* [Work instruction]
Gather all lines in the entries below that include the word "Режим".

* [Provided data]

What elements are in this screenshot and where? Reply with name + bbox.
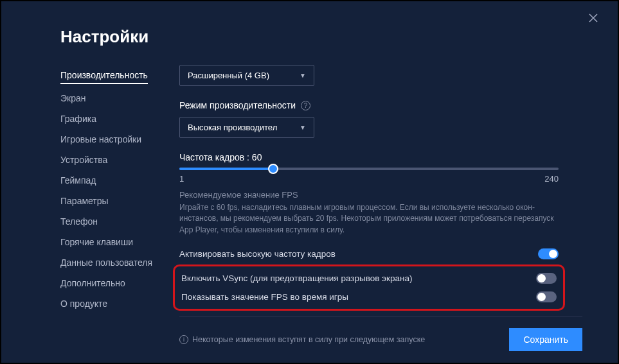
toggle-row-vsync: Включить VSync (для предотвращения разры… <box>181 269 557 288</box>
toggle-row-show-fps: Показывать значение FPS во время игры <box>181 288 557 306</box>
sidebar-item-hotkeys[interactable]: Горячие клавиши <box>60 232 179 252</box>
memory-dropdown[interactable]: Расширенный (4 GB) ▼ <box>179 65 314 86</box>
info-icon: i <box>179 335 188 344</box>
footer-note: i Некоторые изменения вступят в силу при… <box>179 335 425 344</box>
perf-mode-label: Режим производительности ? <box>179 100 559 110</box>
fps-min: 1 <box>179 174 184 184</box>
vsync-label: Включить VSync (для предотвращения разры… <box>181 273 412 283</box>
close-button[interactable] <box>588 13 604 28</box>
sidebar-item-parameters[interactable]: Параметры <box>60 191 179 211</box>
show-fps-toggle[interactable] <box>536 291 557 302</box>
perf-mode-dropdown[interactable]: Высокая производител ▼ <box>179 117 314 138</box>
toggle-row-high-fps: Активировать высокую частоту кадров <box>179 245 559 263</box>
sidebar-item-game-settings[interactable]: Игровые настройки <box>60 129 179 150</box>
high-fps-label: Активировать высокую частоту кадров <box>179 249 336 259</box>
settings-window: Настройки Производительность Экран Графи… <box>1 1 618 363</box>
sidebar-item-about[interactable]: О продукте <box>60 293 179 314</box>
main-panel: Расширенный (4 GB) ▼ Режим производитель… <box>179 65 618 314</box>
sidebar-item-advanced[interactable]: Дополнительно <box>60 273 179 293</box>
fps-hint-body: Играйте с 60 fps, насладитесь плавным иг… <box>179 202 559 236</box>
sidebar-item-gamepad[interactable]: Геймпад <box>60 170 179 191</box>
show-fps-label: Показывать значение FPS во время игры <box>181 292 348 302</box>
sidebar-item-graphics[interactable]: Графика <box>60 108 179 129</box>
sidebar-item-phone[interactable]: Телефон <box>60 211 179 232</box>
fps-max: 240 <box>544 174 559 184</box>
chevron-down-icon: ▼ <box>300 124 306 131</box>
perf-mode-value: Высокая производител <box>188 123 277 132</box>
fps-hint-title: Рекомендуемое значение FPS <box>179 190 559 200</box>
help-icon[interactable]: ? <box>301 101 310 110</box>
sidebar-item-user-data[interactable]: Данные пользователя <box>60 252 179 273</box>
fps-slider-label: Частота кадров : 60 <box>179 152 559 162</box>
slider-thumb[interactable] <box>268 164 278 174</box>
memory-value: Расширенный (4 GB) <box>188 71 269 80</box>
footer: i Некоторые изменения вступят в силу при… <box>179 316 582 363</box>
sidebar-item-performance[interactable]: Производительность <box>60 65 148 84</box>
page-title: Настройки <box>1 1 618 47</box>
chevron-down-icon: ▼ <box>300 72 306 79</box>
highlight-box: Включить VSync (для предотвращения разры… <box>173 264 565 311</box>
high-fps-toggle[interactable] <box>538 248 559 259</box>
fps-slider[interactable] <box>179 168 559 170</box>
vsync-toggle[interactable] <box>536 273 557 284</box>
save-button[interactable]: Сохранить <box>509 328 582 351</box>
sidebar: Производительность Экран Графика Игровые… <box>60 65 179 314</box>
sidebar-item-devices[interactable]: Устройства <box>60 150 179 170</box>
sidebar-item-screen[interactable]: Экран <box>60 88 179 108</box>
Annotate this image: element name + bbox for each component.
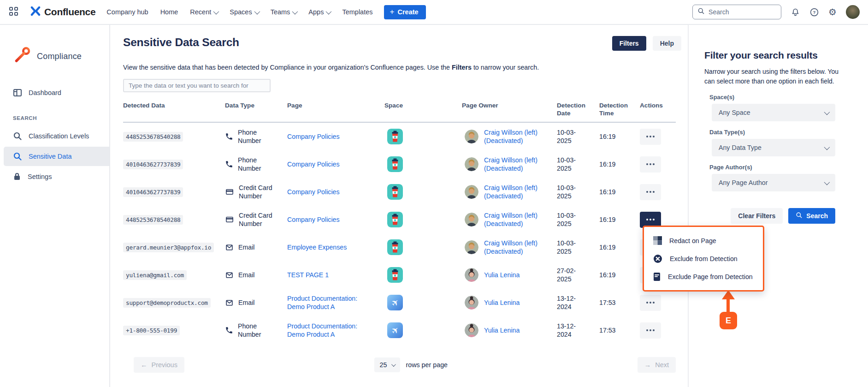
global-search-input[interactable] <box>709 8 768 16</box>
filter-panel-description: Narrow your search using the filters bel… <box>704 67 847 86</box>
detection-time: 16:19 <box>599 161 640 168</box>
sidebar-item-classification-levels[interactable]: Classification Levels <box>0 126 109 146</box>
page-link[interactable]: TEST PAGE 1 <box>287 271 329 279</box>
global-search[interactable] <box>692 5 781 19</box>
data-type-cell: Phone Number <box>225 156 287 173</box>
nav-item-templates[interactable]: Templates <box>342 8 372 16</box>
row-actions-button[interactable] <box>640 322 661 339</box>
detected-data-chip: 4485253678540288 <box>123 215 183 225</box>
previous-button[interactable]: ← Previous <box>134 357 184 373</box>
menu-item-exclude-page-from-detection[interactable]: Exclude Page from Detection <box>644 268 763 286</box>
data-type-label: Email <box>238 271 254 279</box>
nav-item-apps[interactable]: Apps <box>308 8 330 16</box>
page-owner-link[interactable]: Yulia Lenina <box>484 271 520 279</box>
filter-select-data-type-s-[interactable]: Any Data Type <box>712 139 835 156</box>
nav-item-home[interactable]: Home <box>160 8 178 16</box>
rows-per-page-select[interactable]: 25 <box>374 357 401 372</box>
page-title: Sensitive Data Search <box>123 36 676 49</box>
user-avatar[interactable] <box>846 5 860 19</box>
row-actions-button[interactable] <box>640 156 661 173</box>
coffee-space-icon <box>387 184 403 200</box>
page-cell: Company Policies <box>287 215 384 224</box>
page-link[interactable]: Employee Expenses <box>287 243 347 251</box>
app-switcher-icon[interactable] <box>9 7 19 17</box>
notifications-bell-icon[interactable] <box>791 7 800 17</box>
data-search-input[interactable] <box>123 79 271 92</box>
page-cell: Product Documentation: Demo Product A <box>287 322 384 339</box>
sidebar-item-label: Settings <box>28 173 52 180</box>
detected-data-cell: 4010463627737839 <box>123 160 225 168</box>
filter-search-button[interactable]: Search <box>788 208 835 224</box>
sidebar-item-settings[interactable]: Settings <box>0 167 109 186</box>
table-body: 4485253678540288Phone NumberCompany Poli… <box>123 123 676 344</box>
help-icon[interactable]: ? <box>809 7 819 17</box>
plane-space-icon: ✈ <box>387 295 403 310</box>
nav-item-teams[interactable]: Teams <box>271 8 297 16</box>
next-button[interactable]: → Next <box>638 357 676 373</box>
page-owner-link[interactable]: Yulia Lenina <box>484 298 520 307</box>
page-owner-link[interactable]: Craig Willson (left) (Deactivated) <box>484 211 554 228</box>
row-actions-button[interactable] <box>640 295 661 311</box>
page-link[interactable]: Company Policies <box>287 215 340 224</box>
nav-item-recent[interactable]: Recent <box>190 8 218 16</box>
confluence-mark-icon <box>30 6 41 18</box>
sidebar: Compliance DashboardSEARCHClassification… <box>0 25 110 387</box>
page-link[interactable]: Product Documentation: Demo Product A <box>287 294 368 311</box>
filter-select-page-author-s-[interactable]: Any Page Author <box>712 174 835 191</box>
page-link[interactable]: Company Policies <box>287 132 340 141</box>
create-button[interactable]: + Create <box>384 5 426 19</box>
help-button[interactable]: Help <box>653 36 681 51</box>
detected-data-cell: 4010463627737839 <box>123 188 225 196</box>
clear-filters-button[interactable]: Clear Filters <box>731 208 783 224</box>
row-actions-button[interactable] <box>640 184 661 200</box>
table-row: 4485253678540288Credit Card NumberCompan… <box>123 206 676 233</box>
space-cell <box>384 267 462 283</box>
filter-field: Page Author(s)Any Page Author <box>704 164 868 191</box>
page-owner-link[interactable]: Craig Willson (left) (Deactivated) <box>484 184 554 200</box>
settings-gear-icon[interactable]: ⚙ <box>828 7 837 17</box>
detection-date: 10-03-2025 <box>557 239 585 256</box>
sidebar-item-dashboard[interactable]: Dashboard <box>0 83 109 102</box>
filters-button[interactable]: Filters <box>612 36 646 51</box>
page-description: View the sensitive data that has been de… <box>123 64 676 71</box>
phone-icon <box>225 160 233 168</box>
menu-item-exclude-from-detection[interactable]: Exclude from Detection <box>644 250 763 268</box>
nav-item-company-hub[interactable]: Company hub <box>106 8 148 16</box>
search-icon <box>796 212 803 220</box>
page-cell: Company Policies <box>287 132 384 141</box>
page-owner-link[interactable]: Craig Willson (left) (Deactivated) <box>484 239 554 256</box>
page-owner-link[interactable]: Craig Willson (left) (Deactivated) <box>484 128 554 145</box>
column-header-space: Space <box>384 101 449 109</box>
table-row: 4010463627737839Credit Card NumberCompan… <box>123 178 676 206</box>
data-type-cell: Email <box>225 271 287 279</box>
detected-data-chip: yuliena@gmail.com <box>123 270 187 280</box>
filter-select-space-s-[interactable]: Any Space <box>712 104 835 121</box>
yulia-avatar <box>465 268 478 282</box>
chevron-down-icon <box>292 8 298 14</box>
sidebar-item-sensitive-data[interactable]: Sensitive Data <box>4 147 109 166</box>
confluence-logo[interactable]: Confluence <box>30 6 95 18</box>
nav-item-label: Apps <box>308 8 324 16</box>
row-actions-button[interactable] <box>640 129 661 145</box>
detection-date: 10-03-2025 <box>557 184 585 200</box>
page-owner-link[interactable]: Yulia Lenina <box>484 326 520 334</box>
menu-item-redact-on-page[interactable]: Redact on Page <box>644 232 763 250</box>
nav-item-spaces[interactable]: Spaces <box>230 8 258 16</box>
actions-cell <box>640 322 675 339</box>
plane-space-icon: ✈ <box>387 322 403 338</box>
data-type-label: Credit Card Number <box>239 184 275 200</box>
column-header-detection-date: Detection Date <box>557 101 590 117</box>
page-owner-cell: Craig Willson (left) (Deactivated) <box>462 239 557 256</box>
exclude-page-icon <box>653 272 661 281</box>
data-type-label: Phone Number <box>238 322 274 339</box>
page-link[interactable]: Company Policies <box>287 160 340 168</box>
email-icon <box>225 244 234 251</box>
detection-time: 16:19 <box>599 188 640 196</box>
page-owner-link[interactable]: Craig Willson (left) (Deactivated) <box>484 156 554 173</box>
page-link[interactable]: Company Policies <box>287 188 340 196</box>
page-link[interactable]: Product Documentation: Demo Product A <box>287 322 368 339</box>
space-cell <box>384 212 462 227</box>
dashboard-icon <box>13 88 22 97</box>
lock-icon <box>13 172 21 181</box>
brand-name: Confluence <box>44 6 95 18</box>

* [Task solution]
perf-mode-label: Режим производительности ? <box>179 100 559 110</box>
main-panel: Расширенный (4 GB) ▼ Режим производитель… <box>179 65 618 314</box>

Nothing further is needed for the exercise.